SUPPLIED DATA>
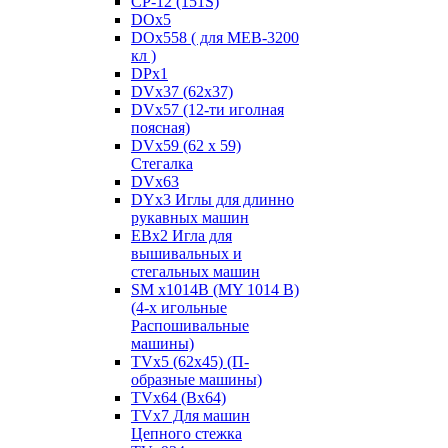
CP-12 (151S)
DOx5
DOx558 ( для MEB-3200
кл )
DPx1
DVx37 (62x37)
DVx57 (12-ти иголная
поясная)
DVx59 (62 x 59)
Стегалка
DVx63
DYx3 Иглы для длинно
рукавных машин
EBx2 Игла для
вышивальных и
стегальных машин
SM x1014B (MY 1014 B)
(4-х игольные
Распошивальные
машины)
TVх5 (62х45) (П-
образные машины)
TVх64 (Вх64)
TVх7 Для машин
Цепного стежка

--

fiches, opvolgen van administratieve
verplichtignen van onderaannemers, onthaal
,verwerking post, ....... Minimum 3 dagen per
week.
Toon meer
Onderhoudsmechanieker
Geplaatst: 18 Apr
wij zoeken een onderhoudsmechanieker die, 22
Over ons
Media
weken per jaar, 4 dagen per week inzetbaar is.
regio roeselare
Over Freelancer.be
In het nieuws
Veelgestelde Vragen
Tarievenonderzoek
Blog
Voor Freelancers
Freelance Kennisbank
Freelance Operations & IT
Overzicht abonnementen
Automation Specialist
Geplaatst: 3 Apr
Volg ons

---

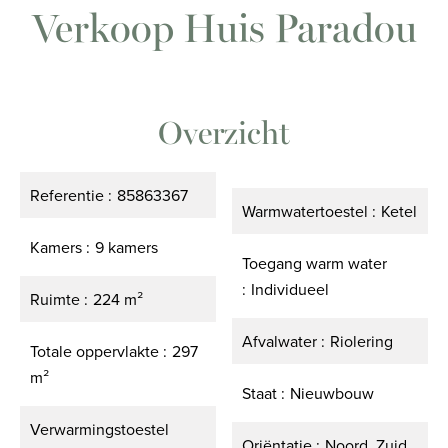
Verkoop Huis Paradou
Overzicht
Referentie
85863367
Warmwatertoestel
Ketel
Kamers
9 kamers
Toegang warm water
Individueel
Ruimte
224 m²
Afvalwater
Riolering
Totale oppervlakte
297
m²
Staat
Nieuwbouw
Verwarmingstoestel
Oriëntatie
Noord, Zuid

WHAT YOU HAVE TO DO>
Search the listing above for the lines with "рукавных машин" and "Цепного стежка", then output those lines and all lines between them exactly.

TASK RESPONSE>
рукавных машин
EBx2 Игла для
вышивальных и
стегальных машин
SM x1014B (MY 1014 B)
(4-х игольные
Распошивальные
машины)
TVх5 (62х45) (П-
образные машины)
TVх64 (Вх64)
TVх7 Для машин
Цепного стежка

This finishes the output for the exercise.